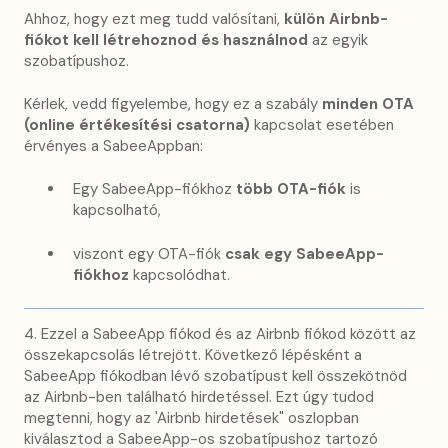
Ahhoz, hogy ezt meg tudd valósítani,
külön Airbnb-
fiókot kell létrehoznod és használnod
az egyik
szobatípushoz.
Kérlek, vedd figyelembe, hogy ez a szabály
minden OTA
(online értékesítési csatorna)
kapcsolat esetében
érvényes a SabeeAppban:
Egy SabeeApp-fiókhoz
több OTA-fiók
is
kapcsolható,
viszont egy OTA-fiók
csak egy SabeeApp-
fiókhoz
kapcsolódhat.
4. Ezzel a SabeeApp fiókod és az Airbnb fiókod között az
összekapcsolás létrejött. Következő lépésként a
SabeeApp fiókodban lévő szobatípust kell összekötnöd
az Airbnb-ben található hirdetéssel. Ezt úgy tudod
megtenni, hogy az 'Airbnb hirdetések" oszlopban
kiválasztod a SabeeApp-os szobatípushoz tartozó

--------------------

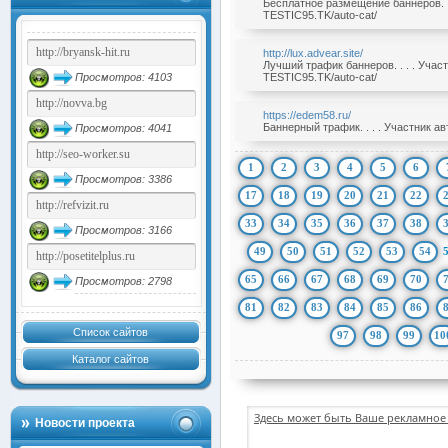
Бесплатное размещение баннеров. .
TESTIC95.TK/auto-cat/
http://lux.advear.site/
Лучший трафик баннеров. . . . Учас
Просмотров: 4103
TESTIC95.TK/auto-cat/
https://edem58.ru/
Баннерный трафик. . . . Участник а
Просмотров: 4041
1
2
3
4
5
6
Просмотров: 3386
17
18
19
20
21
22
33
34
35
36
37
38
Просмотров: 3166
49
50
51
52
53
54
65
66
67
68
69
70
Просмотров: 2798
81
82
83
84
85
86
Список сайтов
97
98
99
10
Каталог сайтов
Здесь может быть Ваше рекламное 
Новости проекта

--------------------

Copy all lines of the material above where the string "Airbnb" occurs.

Answer for the task:
külön Airbnb-
4. Ezzel a SabeeApp fiókod és az Airbnb fiókod között az
az Airbnb-ben található hirdetéssel. Ezt úgy tudod
megtenni, hogy az 'Airbnb hirdetések" oszlopban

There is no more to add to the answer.